Seattle quartet Shoplifting met with immediate acceptance upon forming in 2003. Emerging from the debris of the Chromatics (three-fourths of that band went on to form Shoplifting), the new group quickly defined themselves with a more socially polemic initiative and messy performance approach. In their early shows, Shoplifting experimented with various performance-art effects and audience-involving tactics, but it sometimes felt as though the spectacle outweighed the musical content. All of those tangential investigations have yielded great refinement, however, as on their new debut album, Body Stories, and in recent performance they finally meet the high expectations many have had for them.

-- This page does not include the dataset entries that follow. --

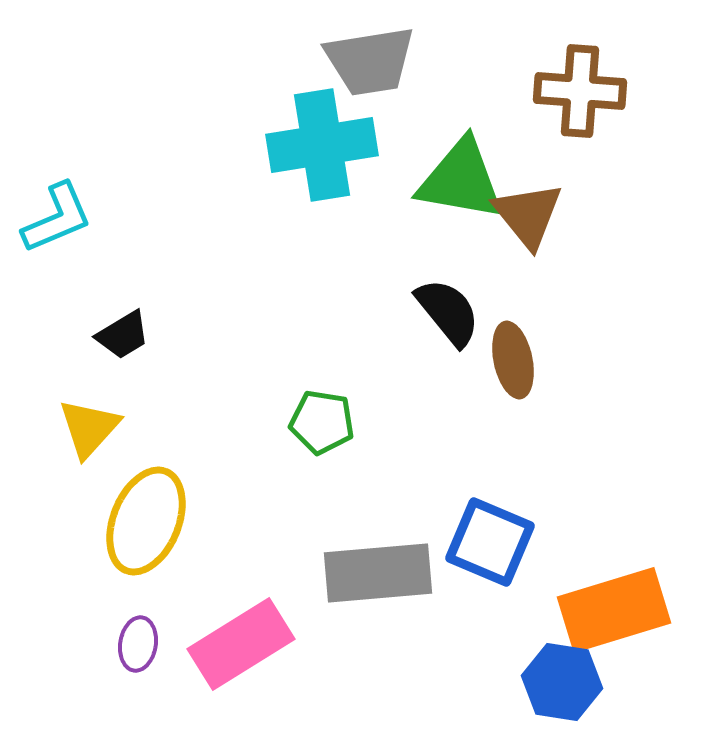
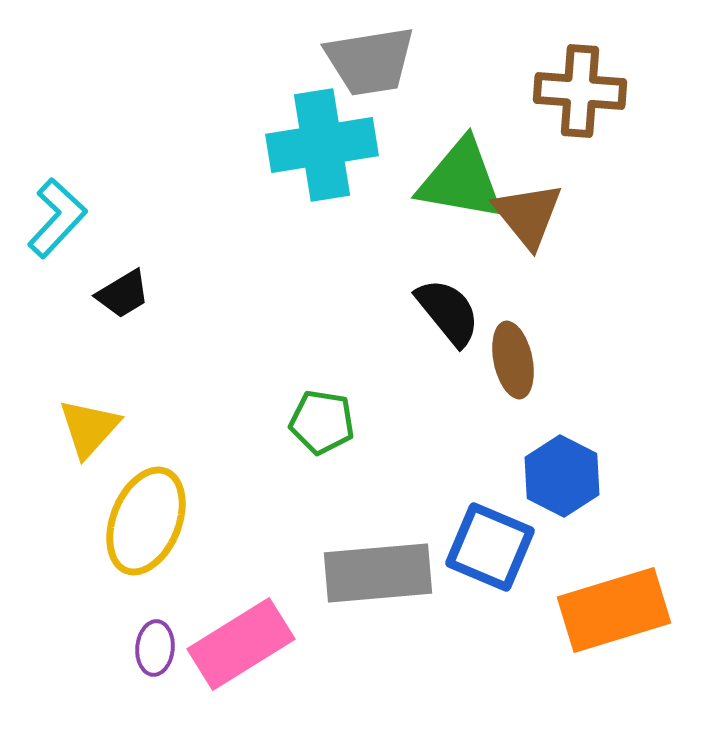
cyan L-shape: rotated 24 degrees counterclockwise
black trapezoid: moved 41 px up
blue square: moved 5 px down
purple ellipse: moved 17 px right, 4 px down; rotated 4 degrees counterclockwise
blue hexagon: moved 206 px up; rotated 18 degrees clockwise
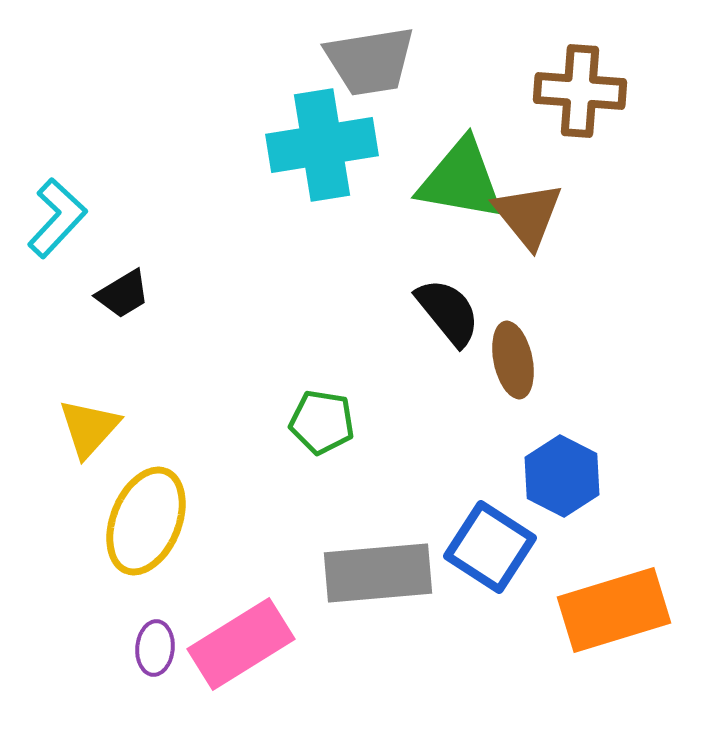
blue square: rotated 10 degrees clockwise
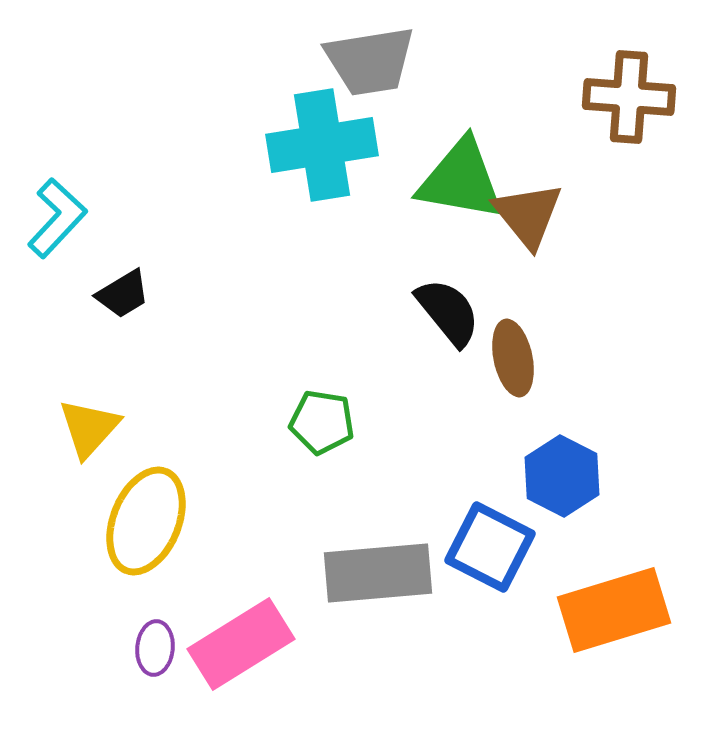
brown cross: moved 49 px right, 6 px down
brown ellipse: moved 2 px up
blue square: rotated 6 degrees counterclockwise
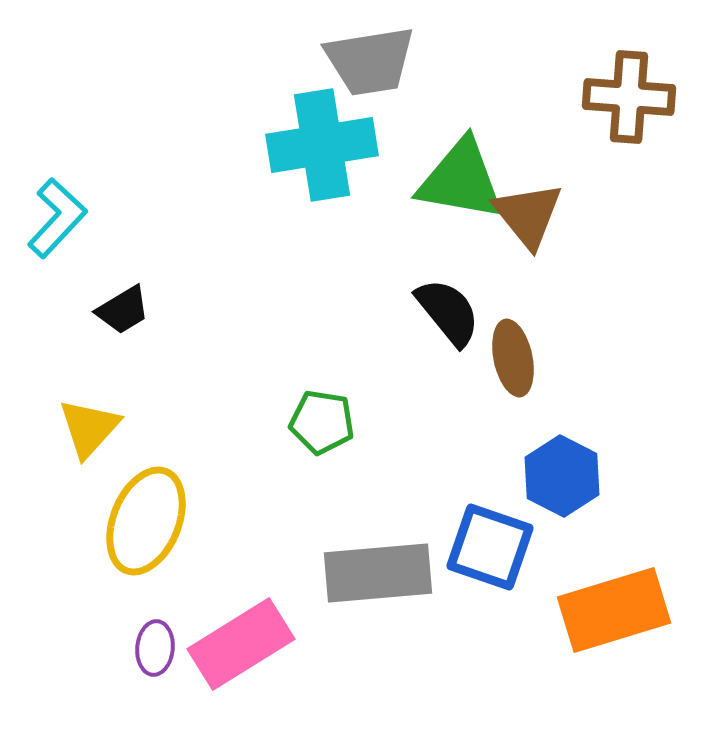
black trapezoid: moved 16 px down
blue square: rotated 8 degrees counterclockwise
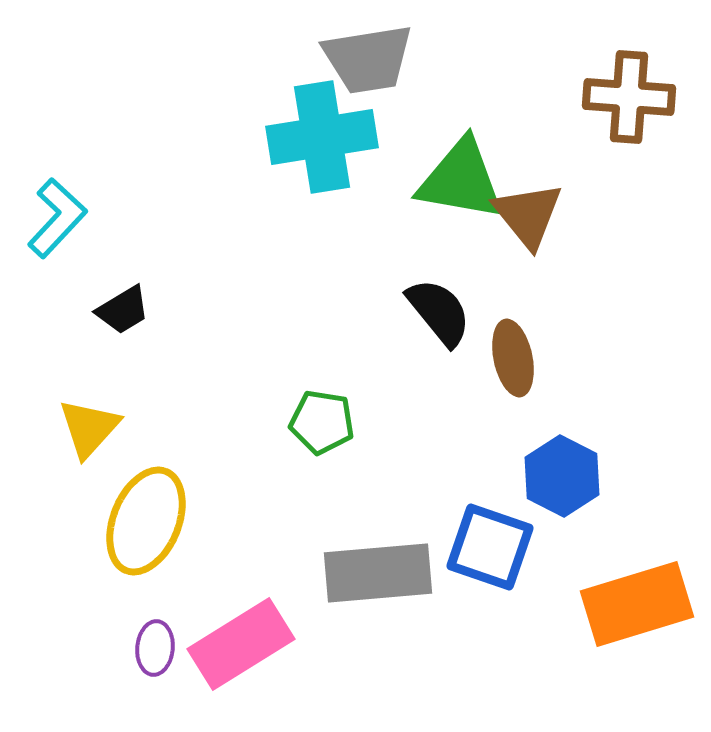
gray trapezoid: moved 2 px left, 2 px up
cyan cross: moved 8 px up
black semicircle: moved 9 px left
orange rectangle: moved 23 px right, 6 px up
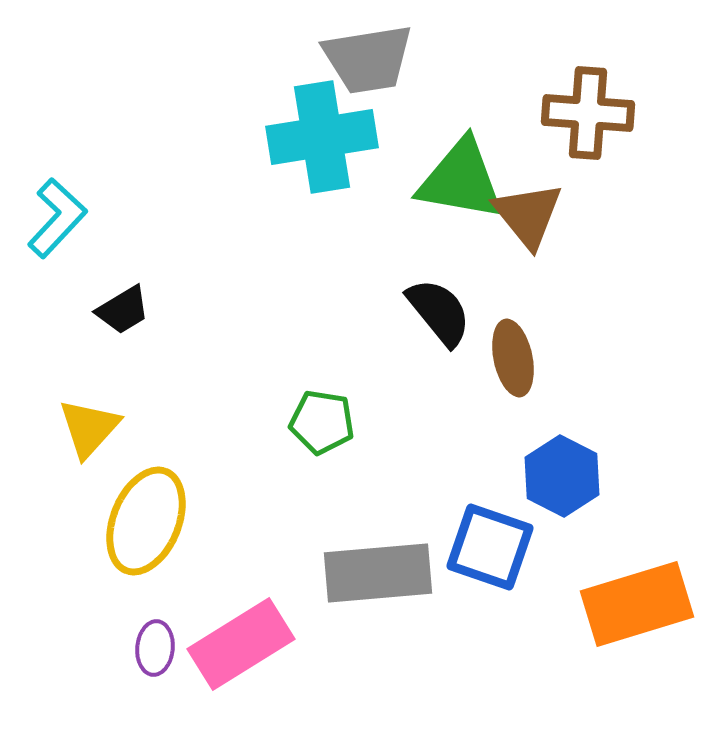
brown cross: moved 41 px left, 16 px down
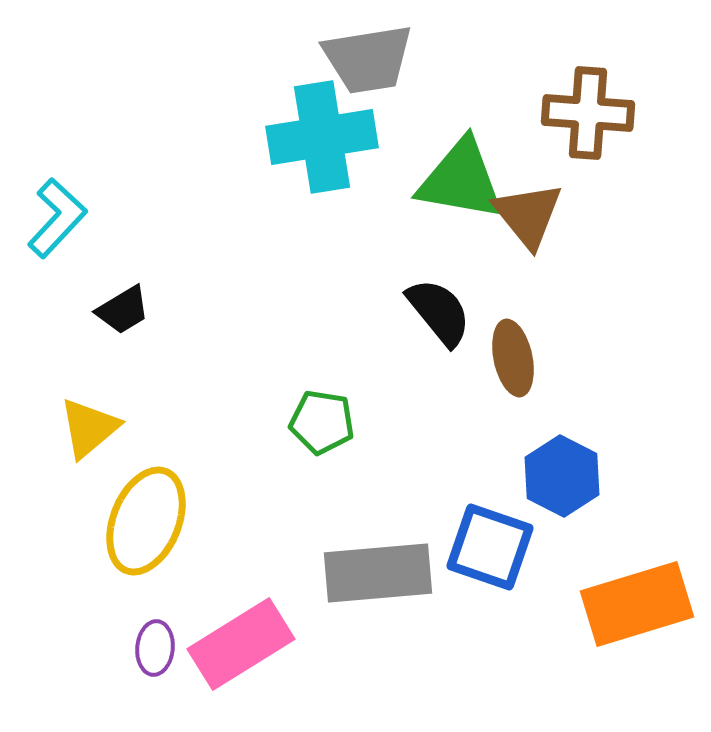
yellow triangle: rotated 8 degrees clockwise
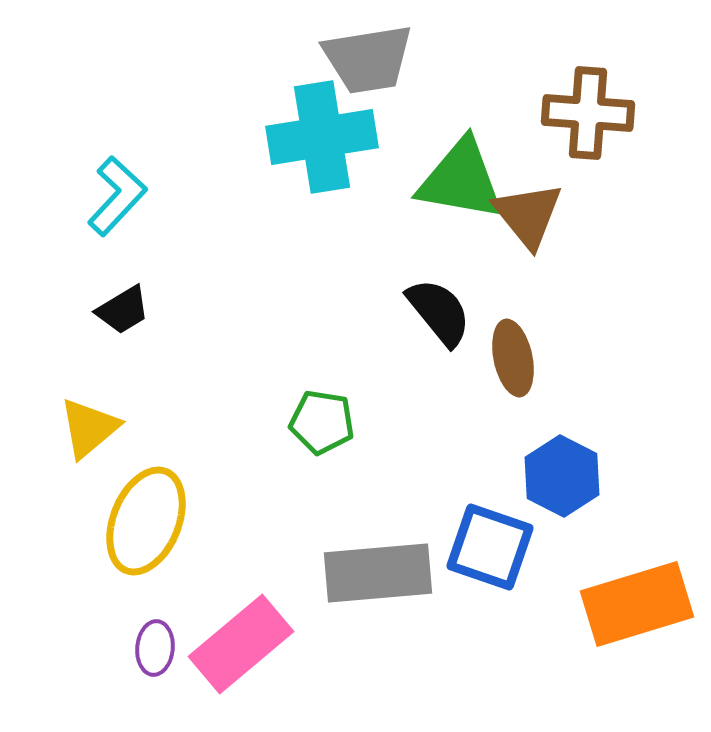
cyan L-shape: moved 60 px right, 22 px up
pink rectangle: rotated 8 degrees counterclockwise
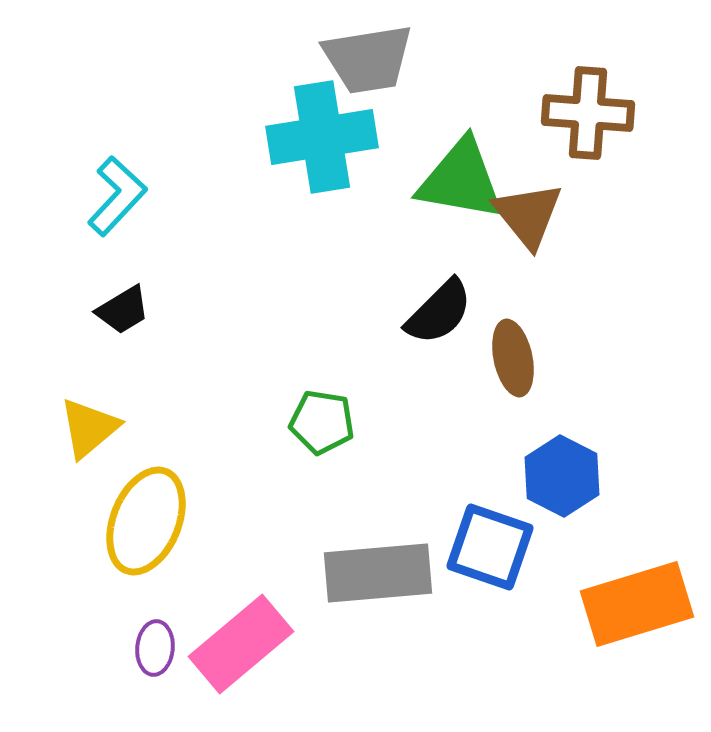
black semicircle: rotated 84 degrees clockwise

While initial releases found Shoplifting sounding frequently tinny, Body Stories vastly improves the group's visceral punk-rock expressions. Though the album occasionally indulges in small arrangement flourishes—variously multitracked guitars, gently blurting keyboards, etc.—it economically illustrates the current lineup's essential power. The helixed voices of singers Chris Pugmire and Hannah Blilie are often multitracked into weird hive-mind recitations, but sometimes left to a single, exposed tract. Pugmire tends toward a scrabbling yowl, while Blilie ventures into disquieting monotonal cooing, which lends even greater creepiness to fluid-crusted yarns like album closer "Claude Glass." Additionally, Blilie and guitarist Devin Welch's years of musical correspondence lend the band an intuitive and easy groove, even in the spikiest, most off-kilter songs. The foundations are so well hewn that new bassist Melissa Lock is freed to invest the songs with dark, abdominal countermelodies. The affect is of tightly knit pieces with just enough breathing room to allow for continual microscopic explosions.

Of punk bands' responsibility to deal with political content, Pugmire says, "[M]usic that makes your body feel good is just as important as music that's thought-provoking. Music should hold infinite abilities and possibilities."